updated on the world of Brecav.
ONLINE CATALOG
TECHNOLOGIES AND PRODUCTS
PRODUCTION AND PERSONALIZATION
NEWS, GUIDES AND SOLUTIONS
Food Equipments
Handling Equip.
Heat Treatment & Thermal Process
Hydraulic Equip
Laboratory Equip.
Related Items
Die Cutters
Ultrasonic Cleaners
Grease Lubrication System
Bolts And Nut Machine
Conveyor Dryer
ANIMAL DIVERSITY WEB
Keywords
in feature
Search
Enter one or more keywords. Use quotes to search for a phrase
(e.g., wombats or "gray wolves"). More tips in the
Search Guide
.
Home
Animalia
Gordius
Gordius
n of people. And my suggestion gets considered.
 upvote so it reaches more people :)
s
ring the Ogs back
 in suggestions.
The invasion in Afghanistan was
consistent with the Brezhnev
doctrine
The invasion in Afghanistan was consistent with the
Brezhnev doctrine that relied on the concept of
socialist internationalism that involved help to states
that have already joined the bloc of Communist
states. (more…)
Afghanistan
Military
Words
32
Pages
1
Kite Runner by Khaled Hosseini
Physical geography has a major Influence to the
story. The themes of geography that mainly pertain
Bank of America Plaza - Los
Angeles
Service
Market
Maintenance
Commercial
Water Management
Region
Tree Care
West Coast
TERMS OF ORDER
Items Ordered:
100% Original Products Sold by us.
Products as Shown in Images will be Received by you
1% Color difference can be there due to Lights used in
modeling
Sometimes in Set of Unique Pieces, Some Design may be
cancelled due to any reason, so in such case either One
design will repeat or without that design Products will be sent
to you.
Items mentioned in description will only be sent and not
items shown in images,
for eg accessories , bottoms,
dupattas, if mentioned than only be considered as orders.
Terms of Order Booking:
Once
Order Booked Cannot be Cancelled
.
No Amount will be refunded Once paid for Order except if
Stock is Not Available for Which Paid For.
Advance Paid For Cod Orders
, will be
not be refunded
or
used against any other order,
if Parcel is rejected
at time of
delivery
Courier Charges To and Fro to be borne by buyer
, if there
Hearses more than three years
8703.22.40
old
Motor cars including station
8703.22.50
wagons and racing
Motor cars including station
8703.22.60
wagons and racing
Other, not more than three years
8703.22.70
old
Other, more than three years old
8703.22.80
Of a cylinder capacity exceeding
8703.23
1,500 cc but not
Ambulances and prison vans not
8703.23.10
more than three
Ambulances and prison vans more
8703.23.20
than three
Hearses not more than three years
++++++++++++++++++++
A word-for-word copy of the lines above from the one with "Brezhnev doctrine that" through the one with "for eg accessories", inclusive, is the only output wanted.

### Exercise output
Brezhnev doctrine that relied on the concept of
socialist internationalism that involved help to states
that have already joined the bloc of Communist
states. (more…)
Afghanistan
Military
Words
32
Pages
1
Kite Runner by Khaled Hosseini
Physical geography has a major Influence to the
story. The themes of geography that mainly pertain
Bank of America Plaza - Los
Angeles
Service
Market
Maintenance
Commercial
Water Management
Region
Tree Care
West Coast
TERMS OF ORDER
Items Ordered:
100% Original Products Sold by us.
Products as Shown in Images will be Received by you
1% Color difference can be there due to Lights used in
modeling
Sometimes in Set of Unique Pieces, Some Design may be
cancelled due to any reason, so in such case either One
design will repeat or without that design Products will be sent
to you.
Items mentioned in description will only be sent and not
items shown in images,
for eg accessories , bottoms,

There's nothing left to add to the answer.